[Extracted material — start]
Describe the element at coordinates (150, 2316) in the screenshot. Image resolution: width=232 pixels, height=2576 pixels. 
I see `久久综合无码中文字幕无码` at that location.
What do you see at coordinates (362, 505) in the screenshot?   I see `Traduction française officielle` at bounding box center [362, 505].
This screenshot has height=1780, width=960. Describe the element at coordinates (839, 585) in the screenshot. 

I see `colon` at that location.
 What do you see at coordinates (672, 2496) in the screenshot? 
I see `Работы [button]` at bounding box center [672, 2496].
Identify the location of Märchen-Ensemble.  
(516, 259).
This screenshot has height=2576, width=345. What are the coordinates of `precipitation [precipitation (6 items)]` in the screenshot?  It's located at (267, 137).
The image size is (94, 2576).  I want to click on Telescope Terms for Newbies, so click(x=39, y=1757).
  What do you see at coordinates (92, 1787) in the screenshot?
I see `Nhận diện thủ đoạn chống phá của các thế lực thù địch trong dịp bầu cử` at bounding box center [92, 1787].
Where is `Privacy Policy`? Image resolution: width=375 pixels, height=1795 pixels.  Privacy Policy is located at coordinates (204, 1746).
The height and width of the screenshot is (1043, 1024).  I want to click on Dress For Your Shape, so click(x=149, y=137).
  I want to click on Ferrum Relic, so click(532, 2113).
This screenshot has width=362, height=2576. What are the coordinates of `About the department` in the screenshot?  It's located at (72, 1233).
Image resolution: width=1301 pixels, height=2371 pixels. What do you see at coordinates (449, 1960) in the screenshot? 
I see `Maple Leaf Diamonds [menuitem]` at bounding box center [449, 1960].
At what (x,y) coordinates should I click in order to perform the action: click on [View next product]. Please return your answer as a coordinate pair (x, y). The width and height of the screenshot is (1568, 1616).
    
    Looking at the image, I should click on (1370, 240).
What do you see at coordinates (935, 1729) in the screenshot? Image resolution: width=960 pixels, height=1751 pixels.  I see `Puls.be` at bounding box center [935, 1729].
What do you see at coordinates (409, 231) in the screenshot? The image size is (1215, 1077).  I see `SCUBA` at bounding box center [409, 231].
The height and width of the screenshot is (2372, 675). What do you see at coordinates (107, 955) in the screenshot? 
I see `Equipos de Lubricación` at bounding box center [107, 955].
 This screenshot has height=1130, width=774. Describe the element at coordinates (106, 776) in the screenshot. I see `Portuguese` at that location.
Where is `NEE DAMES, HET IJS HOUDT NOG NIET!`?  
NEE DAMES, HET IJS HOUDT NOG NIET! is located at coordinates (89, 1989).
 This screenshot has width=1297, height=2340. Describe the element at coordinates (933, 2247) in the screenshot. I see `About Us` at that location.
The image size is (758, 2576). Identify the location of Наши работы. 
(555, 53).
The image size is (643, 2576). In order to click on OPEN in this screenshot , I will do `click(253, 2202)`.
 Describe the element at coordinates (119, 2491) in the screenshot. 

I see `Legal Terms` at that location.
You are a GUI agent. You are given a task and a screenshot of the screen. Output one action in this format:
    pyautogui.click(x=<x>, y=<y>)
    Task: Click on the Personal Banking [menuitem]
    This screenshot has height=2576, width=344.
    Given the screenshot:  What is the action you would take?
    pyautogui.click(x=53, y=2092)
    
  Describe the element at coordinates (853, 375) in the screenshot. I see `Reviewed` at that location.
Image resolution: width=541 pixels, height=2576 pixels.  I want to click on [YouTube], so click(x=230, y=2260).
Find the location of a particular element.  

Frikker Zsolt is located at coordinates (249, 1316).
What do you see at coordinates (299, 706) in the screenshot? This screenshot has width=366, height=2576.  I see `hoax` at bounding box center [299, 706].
[Extracted material — finish]
▶ Exercise: Every entry, from top to bottom, should be repeated word for word.

▶ Answer for this exercise:
Describe the element at coordinates (150, 2316) in the screenshot. Image resolution: width=232 pixels, height=2576 pixels. 
I see `久久综合无码中文字幕无码` at that location.
What do you see at coordinates (362, 505) in the screenshot?   I see `Traduction française officielle` at bounding box center [362, 505].
This screenshot has height=1780, width=960. Describe the element at coordinates (839, 585) in the screenshot. 

I see `colon` at that location.
 What do you see at coordinates (672, 2496) in the screenshot? 
I see `Работы [button]` at bounding box center [672, 2496].
Identify the location of Märchen-Ensemble.  
(516, 259).
This screenshot has height=2576, width=345. What are the coordinates of `precipitation [precipitation (6 items)]` in the screenshot?  It's located at (267, 137).
The image size is (94, 2576).  I want to click on Telescope Terms for Newbies, so click(x=39, y=1757).
  What do you see at coordinates (92, 1787) in the screenshot?
I see `Nhận diện thủ đoạn chống phá của các thế lực thù địch trong dịp bầu cử` at bounding box center [92, 1787].
Where is `Privacy Policy`? Image resolution: width=375 pixels, height=1795 pixels.  Privacy Policy is located at coordinates (204, 1746).
The height and width of the screenshot is (1043, 1024).  I want to click on Dress For Your Shape, so click(x=149, y=137).
  I want to click on Ferrum Relic, so click(532, 2113).
This screenshot has width=362, height=2576. What are the coordinates of `About the department` in the screenshot?  It's located at (72, 1233).
Image resolution: width=1301 pixels, height=2371 pixels. What do you see at coordinates (449, 1960) in the screenshot? 
I see `Maple Leaf Diamonds [menuitem]` at bounding box center [449, 1960].
At what (x,y) coordinates should I click in order to perform the action: click on [View next product]. Please return your answer as a coordinate pair (x, y). The width and height of the screenshot is (1568, 1616).
    
    Looking at the image, I should click on (1370, 240).
What do you see at coordinates (935, 1729) in the screenshot? Image resolution: width=960 pixels, height=1751 pixels.  I see `Puls.be` at bounding box center [935, 1729].
What do you see at coordinates (409, 231) in the screenshot? The image size is (1215, 1077).  I see `SCUBA` at bounding box center [409, 231].
The height and width of the screenshot is (2372, 675). What do you see at coordinates (107, 955) in the screenshot? 
I see `Equipos de Lubricación` at bounding box center [107, 955].
 This screenshot has height=1130, width=774. Describe the element at coordinates (106, 776) in the screenshot. I see `Portuguese` at that location.
Where is `NEE DAMES, HET IJS HOUDT NOG NIET!`?  
NEE DAMES, HET IJS HOUDT NOG NIET! is located at coordinates (89, 1989).
 This screenshot has width=1297, height=2340. Describe the element at coordinates (933, 2247) in the screenshot. I see `About Us` at that location.
The image size is (758, 2576). Identify the location of Наши работы. 
(555, 53).
The image size is (643, 2576). In order to click on OPEN in this screenshot , I will do `click(253, 2202)`.
 Describe the element at coordinates (119, 2491) in the screenshot. 

I see `Legal Terms` at that location.
You are a GUI agent. You are given a task and a screenshot of the screen. Output one action in this format:
    pyautogui.click(x=<x>, y=<y>)
    Task: Click on the Personal Banking [menuitem]
    This screenshot has height=2576, width=344.
    Given the screenshot:  What is the action you would take?
    pyautogui.click(x=53, y=2092)
    
  Describe the element at coordinates (853, 375) in the screenshot. I see `Reviewed` at that location.
Image resolution: width=541 pixels, height=2576 pixels.  I want to click on [YouTube], so click(x=230, y=2260).
Find the location of a particular element.  

Frikker Zsolt is located at coordinates (249, 1316).
What do you see at coordinates (299, 706) in the screenshot? This screenshot has width=366, height=2576.  I see `hoax` at bounding box center [299, 706].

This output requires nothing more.